The 2020 rule never actually took effect because of a court injunction issued in the U.S. District Court for the District of Massachusetts as part of the Massachusetts Fair Housing Center v. HUD court case.

HUD indicated that by reverting back to the 2013 rule, it would allow for more clear analysis.

“We must acknowledge that discrimination in housing continues today and that individuals, including people of color and those with disabilities, continue to be denied equal access to rental housing and homeownership,” HUD Secretary Marcia Fudge told Housing Wire. “It is a new day at HUD-and our Department is working to lift barriers to housing and promote diverse, inclusive communities across the country.”

There has been a lot of consternation surrounding these rule modifications or potential rule changes. Former HUD Secretary Ben Carson issued guidelines that outlined a five-step approach that required regulators to identify intentional discrimination by lenders.

Under the 2013 rule, which HUD is looking to reinstate, housing providers and lenders could be liable for discrimination tactics even if it were unintentional.

But the Trump Administration began pushing for change as far back as the former president’s first year in office.
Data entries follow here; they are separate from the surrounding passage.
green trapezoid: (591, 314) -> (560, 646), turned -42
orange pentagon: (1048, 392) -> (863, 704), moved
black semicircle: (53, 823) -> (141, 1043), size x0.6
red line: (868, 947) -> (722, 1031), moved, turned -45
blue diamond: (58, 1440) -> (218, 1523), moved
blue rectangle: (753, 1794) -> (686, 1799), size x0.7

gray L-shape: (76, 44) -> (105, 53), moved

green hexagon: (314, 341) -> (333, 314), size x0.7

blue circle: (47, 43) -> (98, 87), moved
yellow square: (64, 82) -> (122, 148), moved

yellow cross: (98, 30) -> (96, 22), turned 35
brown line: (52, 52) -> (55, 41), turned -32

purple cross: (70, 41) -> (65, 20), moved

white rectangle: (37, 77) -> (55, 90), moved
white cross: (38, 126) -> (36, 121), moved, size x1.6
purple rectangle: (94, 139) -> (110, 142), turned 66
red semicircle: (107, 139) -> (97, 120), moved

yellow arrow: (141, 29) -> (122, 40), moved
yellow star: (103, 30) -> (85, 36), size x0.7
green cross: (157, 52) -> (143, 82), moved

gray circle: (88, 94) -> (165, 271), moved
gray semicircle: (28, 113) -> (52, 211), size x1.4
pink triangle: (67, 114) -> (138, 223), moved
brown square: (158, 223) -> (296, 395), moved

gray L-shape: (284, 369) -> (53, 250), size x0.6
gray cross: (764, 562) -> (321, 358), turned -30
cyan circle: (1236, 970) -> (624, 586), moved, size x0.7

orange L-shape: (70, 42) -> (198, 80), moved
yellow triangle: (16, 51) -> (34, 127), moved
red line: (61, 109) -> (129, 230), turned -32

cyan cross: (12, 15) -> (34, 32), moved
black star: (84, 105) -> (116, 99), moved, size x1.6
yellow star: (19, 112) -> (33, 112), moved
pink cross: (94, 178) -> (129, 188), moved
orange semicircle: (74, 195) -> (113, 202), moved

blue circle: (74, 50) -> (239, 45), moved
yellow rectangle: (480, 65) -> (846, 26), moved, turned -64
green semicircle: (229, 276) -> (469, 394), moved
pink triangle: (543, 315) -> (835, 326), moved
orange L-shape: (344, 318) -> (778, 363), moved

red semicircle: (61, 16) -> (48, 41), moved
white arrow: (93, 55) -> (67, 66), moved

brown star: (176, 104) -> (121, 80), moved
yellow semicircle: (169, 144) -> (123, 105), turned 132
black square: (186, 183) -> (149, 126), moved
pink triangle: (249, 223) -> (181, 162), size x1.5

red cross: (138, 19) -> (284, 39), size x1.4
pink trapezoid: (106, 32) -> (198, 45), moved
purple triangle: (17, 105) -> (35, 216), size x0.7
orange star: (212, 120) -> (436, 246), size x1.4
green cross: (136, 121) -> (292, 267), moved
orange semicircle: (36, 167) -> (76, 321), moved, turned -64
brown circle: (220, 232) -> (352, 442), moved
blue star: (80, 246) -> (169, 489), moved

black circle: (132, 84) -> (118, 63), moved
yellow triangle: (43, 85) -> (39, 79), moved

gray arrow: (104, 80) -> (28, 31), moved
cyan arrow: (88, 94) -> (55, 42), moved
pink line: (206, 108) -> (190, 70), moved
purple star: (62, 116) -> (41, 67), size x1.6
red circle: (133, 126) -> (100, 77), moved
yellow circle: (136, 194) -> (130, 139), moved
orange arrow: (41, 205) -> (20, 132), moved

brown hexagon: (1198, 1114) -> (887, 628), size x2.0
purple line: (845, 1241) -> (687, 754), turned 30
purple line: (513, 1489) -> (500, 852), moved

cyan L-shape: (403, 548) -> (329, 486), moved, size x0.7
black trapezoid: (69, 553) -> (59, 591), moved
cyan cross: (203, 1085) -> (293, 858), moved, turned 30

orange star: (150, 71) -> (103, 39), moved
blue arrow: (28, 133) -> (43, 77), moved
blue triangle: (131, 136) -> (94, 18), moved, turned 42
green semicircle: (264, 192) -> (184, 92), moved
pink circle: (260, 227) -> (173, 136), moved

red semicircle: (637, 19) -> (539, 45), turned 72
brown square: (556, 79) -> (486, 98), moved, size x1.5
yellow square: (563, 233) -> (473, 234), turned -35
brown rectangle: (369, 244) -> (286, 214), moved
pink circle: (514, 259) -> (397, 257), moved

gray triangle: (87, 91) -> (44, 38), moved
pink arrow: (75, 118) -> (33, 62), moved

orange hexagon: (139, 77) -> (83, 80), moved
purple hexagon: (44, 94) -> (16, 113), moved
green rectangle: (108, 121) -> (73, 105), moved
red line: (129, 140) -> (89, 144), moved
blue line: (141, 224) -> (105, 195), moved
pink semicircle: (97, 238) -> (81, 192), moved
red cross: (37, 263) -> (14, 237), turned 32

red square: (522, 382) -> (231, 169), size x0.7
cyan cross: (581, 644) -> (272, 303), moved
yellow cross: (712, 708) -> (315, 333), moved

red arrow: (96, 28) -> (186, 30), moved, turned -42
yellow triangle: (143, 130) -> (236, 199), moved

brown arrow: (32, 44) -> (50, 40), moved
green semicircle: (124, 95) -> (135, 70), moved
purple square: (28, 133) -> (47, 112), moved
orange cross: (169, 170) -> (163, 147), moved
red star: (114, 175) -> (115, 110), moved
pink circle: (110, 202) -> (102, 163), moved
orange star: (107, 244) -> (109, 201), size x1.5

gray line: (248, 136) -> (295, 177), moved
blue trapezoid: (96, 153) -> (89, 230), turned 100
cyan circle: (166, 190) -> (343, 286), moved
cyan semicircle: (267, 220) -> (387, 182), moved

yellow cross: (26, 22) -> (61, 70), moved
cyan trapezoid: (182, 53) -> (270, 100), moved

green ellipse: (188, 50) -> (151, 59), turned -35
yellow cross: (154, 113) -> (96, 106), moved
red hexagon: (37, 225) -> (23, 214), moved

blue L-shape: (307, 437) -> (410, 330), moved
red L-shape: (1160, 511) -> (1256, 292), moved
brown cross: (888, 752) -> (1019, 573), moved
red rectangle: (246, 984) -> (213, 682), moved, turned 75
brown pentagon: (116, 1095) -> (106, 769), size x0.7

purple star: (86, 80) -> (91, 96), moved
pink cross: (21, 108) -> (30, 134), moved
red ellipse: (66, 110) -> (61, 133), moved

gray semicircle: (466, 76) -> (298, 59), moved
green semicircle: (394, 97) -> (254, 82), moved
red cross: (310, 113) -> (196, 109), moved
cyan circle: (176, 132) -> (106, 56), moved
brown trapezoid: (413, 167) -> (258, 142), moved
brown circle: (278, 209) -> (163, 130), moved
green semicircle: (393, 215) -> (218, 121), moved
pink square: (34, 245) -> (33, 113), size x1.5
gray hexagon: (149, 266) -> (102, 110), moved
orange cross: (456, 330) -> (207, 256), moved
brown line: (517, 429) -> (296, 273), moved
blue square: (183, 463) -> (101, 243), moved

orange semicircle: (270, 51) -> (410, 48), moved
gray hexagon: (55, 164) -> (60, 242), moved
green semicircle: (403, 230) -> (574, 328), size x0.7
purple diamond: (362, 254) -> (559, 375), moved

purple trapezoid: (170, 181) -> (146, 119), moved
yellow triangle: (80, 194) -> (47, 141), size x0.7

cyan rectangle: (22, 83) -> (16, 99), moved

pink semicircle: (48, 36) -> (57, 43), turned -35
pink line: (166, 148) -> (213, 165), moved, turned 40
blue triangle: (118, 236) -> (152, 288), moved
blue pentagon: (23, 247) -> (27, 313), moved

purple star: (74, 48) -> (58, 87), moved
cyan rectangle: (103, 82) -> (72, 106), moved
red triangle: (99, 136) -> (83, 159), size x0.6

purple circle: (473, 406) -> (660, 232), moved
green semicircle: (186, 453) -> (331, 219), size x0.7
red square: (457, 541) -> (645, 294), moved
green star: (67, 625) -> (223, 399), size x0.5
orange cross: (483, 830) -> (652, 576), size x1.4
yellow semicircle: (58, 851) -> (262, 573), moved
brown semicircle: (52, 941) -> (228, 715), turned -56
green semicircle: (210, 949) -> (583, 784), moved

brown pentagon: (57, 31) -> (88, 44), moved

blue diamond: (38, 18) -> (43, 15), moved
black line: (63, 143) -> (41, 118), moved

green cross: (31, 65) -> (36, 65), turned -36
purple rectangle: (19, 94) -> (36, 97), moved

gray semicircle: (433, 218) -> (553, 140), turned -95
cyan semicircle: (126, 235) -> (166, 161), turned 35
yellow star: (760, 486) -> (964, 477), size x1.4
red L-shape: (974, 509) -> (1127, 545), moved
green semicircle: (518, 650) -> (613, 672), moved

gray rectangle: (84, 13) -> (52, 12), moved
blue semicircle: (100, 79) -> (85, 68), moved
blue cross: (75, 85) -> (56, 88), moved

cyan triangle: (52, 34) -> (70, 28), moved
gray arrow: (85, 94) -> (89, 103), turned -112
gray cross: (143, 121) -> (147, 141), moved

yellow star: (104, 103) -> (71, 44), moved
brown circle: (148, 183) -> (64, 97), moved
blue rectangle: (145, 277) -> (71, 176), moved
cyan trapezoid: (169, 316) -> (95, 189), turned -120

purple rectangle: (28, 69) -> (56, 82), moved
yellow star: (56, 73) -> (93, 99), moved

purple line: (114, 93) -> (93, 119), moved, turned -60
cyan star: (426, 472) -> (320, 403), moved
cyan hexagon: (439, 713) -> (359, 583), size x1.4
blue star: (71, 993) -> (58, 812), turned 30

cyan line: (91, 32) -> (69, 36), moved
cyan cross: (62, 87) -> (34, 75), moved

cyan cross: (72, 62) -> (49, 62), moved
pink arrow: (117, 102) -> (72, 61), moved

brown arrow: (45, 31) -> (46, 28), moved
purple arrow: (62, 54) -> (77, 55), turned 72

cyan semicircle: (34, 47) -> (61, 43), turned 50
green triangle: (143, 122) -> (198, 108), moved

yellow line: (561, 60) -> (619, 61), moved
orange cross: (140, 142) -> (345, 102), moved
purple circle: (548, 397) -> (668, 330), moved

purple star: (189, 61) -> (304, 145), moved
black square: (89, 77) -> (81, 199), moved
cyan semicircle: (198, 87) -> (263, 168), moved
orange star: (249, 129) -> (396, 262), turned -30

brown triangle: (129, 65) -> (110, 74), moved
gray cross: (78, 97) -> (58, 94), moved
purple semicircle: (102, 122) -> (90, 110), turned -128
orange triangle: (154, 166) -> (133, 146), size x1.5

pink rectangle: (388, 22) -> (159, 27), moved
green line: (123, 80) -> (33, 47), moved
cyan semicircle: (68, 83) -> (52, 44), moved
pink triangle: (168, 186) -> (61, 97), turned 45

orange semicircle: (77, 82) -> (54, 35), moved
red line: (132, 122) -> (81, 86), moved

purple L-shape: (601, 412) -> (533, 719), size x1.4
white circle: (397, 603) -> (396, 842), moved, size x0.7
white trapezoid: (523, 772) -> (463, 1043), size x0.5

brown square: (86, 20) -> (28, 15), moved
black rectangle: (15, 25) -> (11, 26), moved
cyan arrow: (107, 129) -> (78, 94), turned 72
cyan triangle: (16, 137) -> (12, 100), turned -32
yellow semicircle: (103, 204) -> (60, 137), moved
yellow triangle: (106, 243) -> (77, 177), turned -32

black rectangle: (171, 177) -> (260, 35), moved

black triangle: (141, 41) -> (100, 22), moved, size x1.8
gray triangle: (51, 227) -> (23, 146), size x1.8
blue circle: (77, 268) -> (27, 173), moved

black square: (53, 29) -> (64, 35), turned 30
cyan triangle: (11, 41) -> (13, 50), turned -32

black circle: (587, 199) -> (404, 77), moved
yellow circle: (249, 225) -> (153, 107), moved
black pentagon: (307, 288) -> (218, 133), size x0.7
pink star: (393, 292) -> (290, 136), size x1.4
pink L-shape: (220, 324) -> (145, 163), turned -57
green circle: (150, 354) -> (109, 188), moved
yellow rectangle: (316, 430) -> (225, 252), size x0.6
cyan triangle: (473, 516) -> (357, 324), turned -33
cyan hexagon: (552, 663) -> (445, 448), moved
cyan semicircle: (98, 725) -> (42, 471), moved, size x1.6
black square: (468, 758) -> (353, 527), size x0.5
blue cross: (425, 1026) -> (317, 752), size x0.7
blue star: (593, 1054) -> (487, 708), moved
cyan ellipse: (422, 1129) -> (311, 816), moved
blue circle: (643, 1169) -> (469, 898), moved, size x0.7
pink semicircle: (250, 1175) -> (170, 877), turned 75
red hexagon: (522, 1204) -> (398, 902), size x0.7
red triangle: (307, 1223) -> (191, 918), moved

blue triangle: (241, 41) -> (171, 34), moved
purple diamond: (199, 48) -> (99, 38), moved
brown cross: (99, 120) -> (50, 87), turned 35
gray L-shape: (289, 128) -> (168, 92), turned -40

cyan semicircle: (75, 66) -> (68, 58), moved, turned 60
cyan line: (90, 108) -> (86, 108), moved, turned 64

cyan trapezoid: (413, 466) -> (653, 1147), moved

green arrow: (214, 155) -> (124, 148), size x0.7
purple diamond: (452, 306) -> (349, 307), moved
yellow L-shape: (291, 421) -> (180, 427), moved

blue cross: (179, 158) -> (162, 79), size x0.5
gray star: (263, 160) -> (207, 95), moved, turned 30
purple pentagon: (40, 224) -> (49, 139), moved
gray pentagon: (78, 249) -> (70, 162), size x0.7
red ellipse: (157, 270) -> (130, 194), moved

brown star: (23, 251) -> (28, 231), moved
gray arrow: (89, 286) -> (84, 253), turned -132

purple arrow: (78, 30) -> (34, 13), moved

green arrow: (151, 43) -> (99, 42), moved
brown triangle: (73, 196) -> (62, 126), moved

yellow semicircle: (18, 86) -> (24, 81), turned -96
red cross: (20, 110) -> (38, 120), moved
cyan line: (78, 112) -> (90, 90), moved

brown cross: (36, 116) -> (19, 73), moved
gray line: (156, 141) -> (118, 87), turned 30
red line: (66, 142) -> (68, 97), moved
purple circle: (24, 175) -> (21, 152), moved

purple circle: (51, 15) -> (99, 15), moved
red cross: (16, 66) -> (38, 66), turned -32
In 2017, he asked the Department of the Treasury to urge HUD to change the disparate impact rule.

That got a lot of push back from other elected officials, as well as other civil rights groups and trade organizations including the National Association of REALTORS ®. These organizations banded together with one voice, expressing concern that the new rule would spur on additional housing discrimination through structured racism.

After the controversial changes were issued in 2020, a federal judge delivered a preliminary injunction in October to stop HUD from implementing the rule until the legal challenge was resolved.

President Biden issued a memorandum in the first week of his presidency ordering HUD to take all the necessary steps to ensure compliance with the Fair Housing Act

On January 26, 2021, President Biden issued a memorandum ordering HUD to “take all steps necessary” to examine the effects of the 2020 Rule, including the effect that amending the 2013 Rule has had on HUD’s statutory duty to ensure compliance with the Fair Housing Act.

According to the notice issued by HUD, those who wish to comment on the proposed rulemaking may do so through Aug. 24, 2021.